I have a tabular dataset [date, username, category, numericalValue], and I’m trying to perform accurate math on the numericalValue by date, username, category.
I can get the answer with the Assistants API, but I’d like to do this with just the API due to cost and flexibility.
I haven’t seemed to have accurate enough results using embeddings, since it it numeric, and the LangChain agents aren’t accurate enough either.
Any advice on performing RAG on my numerical data accuratly enough to do math?
You could consider a few functions and use tool calling, or a text2sql approach.
For the former, since you already know the slices of data you want, you could already define the functions. For example, you can write a function that does group by var
x , then sum the numeric column. This function can be done using a dataframe manipulation library like Pandas).
For the latter, you could describe the dataset and query to the GPT model & ask it to write SQL query. You can then execute this SQL query.

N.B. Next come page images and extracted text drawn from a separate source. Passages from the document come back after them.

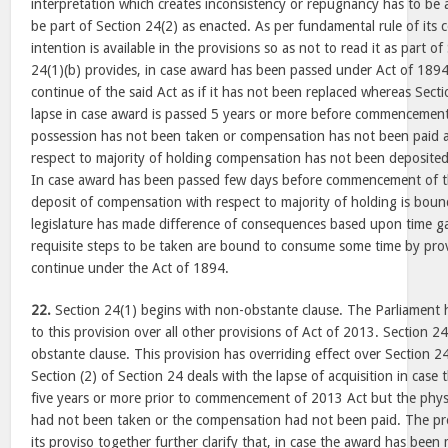
interpretation which creates inconsistency or repugnancy has to be
be part of Section 24(2) as enacted. As per fundamental rule of its 
intention is available in the provisions so as not to read it as part o
24(1)(b) provides, in case award has been passed under Act of 1894
continue of the said Act as if it has not been replaced whereas Sec
lapse in case award is passed 5 years or more before commencemen
possession has not been taken or compensation has not been paid a
respect to majority of holding compensation has not been deposited
In case award has been passed few days before commencement of t
deposit of compensation with respect to majority of holding is bound
legislature has made difference of consequences based upon time ga
requisite steps to be taken are bound to consume some time by pro
continue under the Act of 1894.
22.
Section 24(1) begins with non-obstante clause. The Parliament h
to this provision over all other provisions of Act of 2013. Section 2
obstante clause. This provision has overriding effect over Section 24
Section (2) of Section 24 deals with the lapse of acquisition in cas
five years or more prior to commencement of 2013 Act but the physi
had not been taken or the compensation had not been paid. The pro
its proviso together further clarify that, in case the award has be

Although the data and purpose is not made clear, if the assistant can do it successfully, likely with code interpreter enabled for python computation, than an AI can also write code you can execute yourself.
Here’s a conversation I had with AI to make simulated data like you describe, do some math, and return results based on that, results which can be further employed or saved by code modification.
The alternative is providing a calculation function to the AI, or even your own python execution environment, where such calculations can made accurately.
The AI is a language predictor, it doesn’t do math well on its own.